Refined metal production was 260 kt for the quarter, flat y-o-y and down 4% sequentially in line with plant availability. Integrated zinc production was 209 kt, up 1.4 per cent y-o-y and down 2.9 per cent sequentially. Integrated lead production for the quarter was down 5.7 per cent y-o-y and 6.3 per cent sequentially at 51 kt, in line with plant availability.
Saleable silver production for the quarter was 179 MT, up 1.2 per cent y-o-y and down 1.6 per cent sequentially in line with lead metal production and higher WIP depletion.
Liquidity and Investment
As on June 30, 2023, the Company’s consolidated gross investments and cash & cash equivalents were INR 9,709 Crore as compared to INR 10,061 Crore at the end of Mar’23 which was invested in high quality debt instruments. Total borrowings outstanding as on Jun’23 was INR 9,330 Crore.
Outlook for FY24
Both mined metal and refined metal production in FY24 is expected to be higher than last year. Mined metal is expected to be between 1,075-1,100 kt & refined metal production in the range of 1,050-1,075 kt.

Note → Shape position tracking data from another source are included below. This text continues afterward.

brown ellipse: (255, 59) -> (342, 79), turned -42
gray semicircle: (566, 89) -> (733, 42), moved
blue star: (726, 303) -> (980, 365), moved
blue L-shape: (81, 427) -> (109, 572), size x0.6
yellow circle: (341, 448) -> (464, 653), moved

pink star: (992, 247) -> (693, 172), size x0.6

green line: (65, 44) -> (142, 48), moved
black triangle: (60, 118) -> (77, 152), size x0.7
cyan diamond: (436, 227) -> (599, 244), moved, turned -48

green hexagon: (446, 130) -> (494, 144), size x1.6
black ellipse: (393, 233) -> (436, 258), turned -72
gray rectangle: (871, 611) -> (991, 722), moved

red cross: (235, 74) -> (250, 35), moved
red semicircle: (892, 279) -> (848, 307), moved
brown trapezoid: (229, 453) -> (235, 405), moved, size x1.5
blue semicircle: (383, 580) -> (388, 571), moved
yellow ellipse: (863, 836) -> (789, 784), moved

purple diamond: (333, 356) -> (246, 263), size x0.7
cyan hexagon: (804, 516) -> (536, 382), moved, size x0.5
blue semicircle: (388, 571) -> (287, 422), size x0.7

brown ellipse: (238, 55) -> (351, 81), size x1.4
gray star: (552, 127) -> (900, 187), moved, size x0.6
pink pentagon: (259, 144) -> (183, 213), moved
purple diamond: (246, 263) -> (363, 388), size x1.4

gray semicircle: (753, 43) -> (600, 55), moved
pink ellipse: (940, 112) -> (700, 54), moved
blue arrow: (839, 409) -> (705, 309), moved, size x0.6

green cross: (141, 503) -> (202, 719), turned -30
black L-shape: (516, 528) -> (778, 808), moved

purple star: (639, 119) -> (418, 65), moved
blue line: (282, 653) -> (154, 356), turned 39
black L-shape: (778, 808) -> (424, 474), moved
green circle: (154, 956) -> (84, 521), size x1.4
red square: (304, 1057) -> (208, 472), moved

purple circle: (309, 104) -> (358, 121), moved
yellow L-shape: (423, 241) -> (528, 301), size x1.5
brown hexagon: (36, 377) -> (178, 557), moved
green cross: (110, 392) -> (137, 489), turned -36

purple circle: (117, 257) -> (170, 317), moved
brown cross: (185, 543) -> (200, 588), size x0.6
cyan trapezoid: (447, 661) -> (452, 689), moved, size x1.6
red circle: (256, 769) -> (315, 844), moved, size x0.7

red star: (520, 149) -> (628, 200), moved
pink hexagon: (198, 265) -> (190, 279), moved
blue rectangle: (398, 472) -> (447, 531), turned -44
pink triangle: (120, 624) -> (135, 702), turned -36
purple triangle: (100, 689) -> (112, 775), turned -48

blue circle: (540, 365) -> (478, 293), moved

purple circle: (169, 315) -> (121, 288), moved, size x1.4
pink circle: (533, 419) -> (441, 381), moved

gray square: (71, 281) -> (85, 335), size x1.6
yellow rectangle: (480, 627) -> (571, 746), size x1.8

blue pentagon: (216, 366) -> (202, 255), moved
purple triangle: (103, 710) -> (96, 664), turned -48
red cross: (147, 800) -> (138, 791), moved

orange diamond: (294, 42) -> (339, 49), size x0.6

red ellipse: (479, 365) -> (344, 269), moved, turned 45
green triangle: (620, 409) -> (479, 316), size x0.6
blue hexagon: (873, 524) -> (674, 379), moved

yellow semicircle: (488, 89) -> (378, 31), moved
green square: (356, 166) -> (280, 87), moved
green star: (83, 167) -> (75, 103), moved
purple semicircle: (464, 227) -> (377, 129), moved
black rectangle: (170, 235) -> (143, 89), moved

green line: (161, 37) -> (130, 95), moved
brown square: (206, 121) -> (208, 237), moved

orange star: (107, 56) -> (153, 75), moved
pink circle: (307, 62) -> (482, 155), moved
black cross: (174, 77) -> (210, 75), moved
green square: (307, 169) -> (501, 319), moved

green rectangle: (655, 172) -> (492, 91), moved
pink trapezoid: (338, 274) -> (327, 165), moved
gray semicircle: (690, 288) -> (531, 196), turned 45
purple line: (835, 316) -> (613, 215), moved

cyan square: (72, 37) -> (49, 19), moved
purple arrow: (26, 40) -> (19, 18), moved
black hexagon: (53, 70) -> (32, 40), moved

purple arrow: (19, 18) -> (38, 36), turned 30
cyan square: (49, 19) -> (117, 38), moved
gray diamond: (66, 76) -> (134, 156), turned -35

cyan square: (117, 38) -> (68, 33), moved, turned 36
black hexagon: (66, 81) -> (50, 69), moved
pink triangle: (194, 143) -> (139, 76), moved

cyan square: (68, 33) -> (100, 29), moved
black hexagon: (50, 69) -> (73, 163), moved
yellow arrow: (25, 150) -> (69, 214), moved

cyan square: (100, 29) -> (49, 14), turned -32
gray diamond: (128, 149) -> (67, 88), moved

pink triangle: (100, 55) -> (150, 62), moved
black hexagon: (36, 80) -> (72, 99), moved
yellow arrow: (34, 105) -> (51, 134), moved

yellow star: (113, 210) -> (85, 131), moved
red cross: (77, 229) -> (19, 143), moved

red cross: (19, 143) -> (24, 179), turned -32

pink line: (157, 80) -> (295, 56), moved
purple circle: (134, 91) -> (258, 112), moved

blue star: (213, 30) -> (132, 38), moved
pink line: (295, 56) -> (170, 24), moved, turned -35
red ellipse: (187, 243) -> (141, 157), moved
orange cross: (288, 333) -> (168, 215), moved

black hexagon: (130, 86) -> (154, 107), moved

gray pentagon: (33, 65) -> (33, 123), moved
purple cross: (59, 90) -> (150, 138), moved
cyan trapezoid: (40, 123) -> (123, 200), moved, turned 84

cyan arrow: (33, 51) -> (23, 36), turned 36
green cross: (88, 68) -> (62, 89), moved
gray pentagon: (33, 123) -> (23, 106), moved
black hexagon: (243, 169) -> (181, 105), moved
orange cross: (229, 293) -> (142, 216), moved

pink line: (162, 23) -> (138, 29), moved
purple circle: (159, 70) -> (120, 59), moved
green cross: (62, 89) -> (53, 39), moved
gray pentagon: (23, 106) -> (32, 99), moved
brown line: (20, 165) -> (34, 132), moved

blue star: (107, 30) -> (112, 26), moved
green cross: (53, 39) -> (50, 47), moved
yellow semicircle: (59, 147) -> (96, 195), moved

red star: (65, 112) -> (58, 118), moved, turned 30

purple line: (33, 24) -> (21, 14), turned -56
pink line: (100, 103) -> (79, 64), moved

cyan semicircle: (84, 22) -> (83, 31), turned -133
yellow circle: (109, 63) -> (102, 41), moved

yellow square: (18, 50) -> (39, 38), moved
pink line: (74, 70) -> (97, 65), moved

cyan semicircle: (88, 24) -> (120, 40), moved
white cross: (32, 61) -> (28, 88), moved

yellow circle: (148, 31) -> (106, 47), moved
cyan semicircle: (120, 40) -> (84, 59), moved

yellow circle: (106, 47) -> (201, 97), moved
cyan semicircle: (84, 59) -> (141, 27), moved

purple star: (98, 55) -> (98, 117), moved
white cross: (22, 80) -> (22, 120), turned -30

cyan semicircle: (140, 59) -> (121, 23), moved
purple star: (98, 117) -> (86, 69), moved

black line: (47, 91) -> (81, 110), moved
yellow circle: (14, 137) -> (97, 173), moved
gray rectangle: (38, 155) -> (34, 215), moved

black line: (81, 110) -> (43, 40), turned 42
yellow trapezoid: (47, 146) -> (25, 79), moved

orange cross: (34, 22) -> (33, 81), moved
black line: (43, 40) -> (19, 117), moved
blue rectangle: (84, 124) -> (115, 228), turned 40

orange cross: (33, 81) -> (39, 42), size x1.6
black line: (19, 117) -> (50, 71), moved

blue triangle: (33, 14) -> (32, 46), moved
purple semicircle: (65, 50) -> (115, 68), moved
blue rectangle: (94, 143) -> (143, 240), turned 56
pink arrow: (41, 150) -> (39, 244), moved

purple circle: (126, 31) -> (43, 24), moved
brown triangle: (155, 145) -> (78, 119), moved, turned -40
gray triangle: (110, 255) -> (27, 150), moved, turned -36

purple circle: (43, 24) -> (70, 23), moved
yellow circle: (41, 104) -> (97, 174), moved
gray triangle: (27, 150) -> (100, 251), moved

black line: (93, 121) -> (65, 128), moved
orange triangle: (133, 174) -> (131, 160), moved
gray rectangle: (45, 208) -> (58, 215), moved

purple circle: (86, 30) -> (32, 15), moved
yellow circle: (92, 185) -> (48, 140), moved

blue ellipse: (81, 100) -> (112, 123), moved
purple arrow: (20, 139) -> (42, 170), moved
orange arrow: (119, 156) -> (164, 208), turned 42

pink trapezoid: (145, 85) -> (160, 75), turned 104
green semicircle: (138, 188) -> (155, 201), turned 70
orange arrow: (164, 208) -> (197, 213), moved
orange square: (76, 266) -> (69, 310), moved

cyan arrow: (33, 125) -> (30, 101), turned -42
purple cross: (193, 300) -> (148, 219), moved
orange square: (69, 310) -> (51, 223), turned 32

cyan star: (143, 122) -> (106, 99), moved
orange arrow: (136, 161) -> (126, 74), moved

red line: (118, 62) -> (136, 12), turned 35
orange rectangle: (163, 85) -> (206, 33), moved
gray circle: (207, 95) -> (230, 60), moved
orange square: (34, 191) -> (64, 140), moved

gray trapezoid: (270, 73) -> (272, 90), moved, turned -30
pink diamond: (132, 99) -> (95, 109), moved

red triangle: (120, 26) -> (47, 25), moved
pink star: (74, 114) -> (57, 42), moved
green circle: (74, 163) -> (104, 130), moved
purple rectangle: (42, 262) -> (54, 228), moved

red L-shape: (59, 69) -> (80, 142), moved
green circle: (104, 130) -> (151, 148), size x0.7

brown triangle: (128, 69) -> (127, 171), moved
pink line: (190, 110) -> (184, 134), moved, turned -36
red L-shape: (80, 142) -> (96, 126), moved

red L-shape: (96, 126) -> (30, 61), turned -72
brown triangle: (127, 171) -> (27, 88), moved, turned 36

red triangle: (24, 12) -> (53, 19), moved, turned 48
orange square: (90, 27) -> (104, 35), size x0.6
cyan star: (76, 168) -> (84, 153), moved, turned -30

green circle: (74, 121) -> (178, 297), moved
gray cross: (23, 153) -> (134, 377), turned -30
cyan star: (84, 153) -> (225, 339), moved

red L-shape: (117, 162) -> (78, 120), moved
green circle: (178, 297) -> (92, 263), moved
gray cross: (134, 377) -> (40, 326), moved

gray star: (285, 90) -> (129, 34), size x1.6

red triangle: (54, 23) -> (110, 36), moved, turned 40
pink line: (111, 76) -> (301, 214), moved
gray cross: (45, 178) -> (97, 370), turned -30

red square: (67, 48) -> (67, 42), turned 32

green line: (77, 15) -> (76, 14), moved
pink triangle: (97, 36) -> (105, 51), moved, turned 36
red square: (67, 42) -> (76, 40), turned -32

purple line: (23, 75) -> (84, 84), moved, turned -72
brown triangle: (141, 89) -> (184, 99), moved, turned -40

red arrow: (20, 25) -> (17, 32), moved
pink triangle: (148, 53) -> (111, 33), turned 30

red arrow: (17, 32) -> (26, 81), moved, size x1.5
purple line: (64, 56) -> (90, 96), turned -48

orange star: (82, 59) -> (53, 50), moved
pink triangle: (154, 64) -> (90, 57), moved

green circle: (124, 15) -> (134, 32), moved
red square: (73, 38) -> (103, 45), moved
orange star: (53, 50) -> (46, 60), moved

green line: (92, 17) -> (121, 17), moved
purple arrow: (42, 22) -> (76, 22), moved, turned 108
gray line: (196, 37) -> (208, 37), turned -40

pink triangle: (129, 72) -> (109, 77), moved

FY24 saleable silver production is projected to be between 725-750 MT.
Zinc cost of production in FY24 is expected to be in between US$ 1,125-1,175 per MT. Project capex for the year is expected to be in the range of US$ 175-200 million.
Commenting on the performance, Arun Misra, CEO, said: “Hindustan Zinc has once again demonstrated its ability to deliver in a highly volatile external environment by accomplishing highest ever first quarter mined metal and silver production and maintaining a consistent run-rate of refined metal production. We strongly believe that in a cyclical commodity business, protecting margins is fundamental, hence our strong focus lies on optimising cost and enhancing volumes. The cornerstone of Hindustan Zinc’s strategic priorities is to maximise shareholders return, and delivering as per commitment is an accurate reflection of the same. Our strategic development projects are also progressing well and now on track, while we continue to progress on our sustainability journey towards net-zero by 2050. I am also happy to share that Hindustan Zinc has been certified as a ‘Great Place to Work’ for the fifth consecutive year. With such endorsements at the backdrop, we strive to grow safely, responsibly, and sustainably.”
Sandeep Modi, CFO, said: “Amidst the macro-economic headwinds moderating the base metal prices, Hindustan Zinc had a positive start of the year with a strong operational performance, attributable to consistent cost optimisation efforts and operational efficiencies, thereby protecting margins. With a first-time sequential drop in first quarter cost of production in the recent past, we continue to maintain our cost leadership in the global zinc cost curve. As we advance forward in this transformational year, we continue to focus on our ongoing development projects, automation & digitalisation investments and sustainable operations. I am happy to share that Hindustan Zinc has been recognised with ‘Masters of Risk Jury Award in Metals & Mining and ESG Specialization’ at CNBC ICICI Lombard India Risk Management Awards 2023.”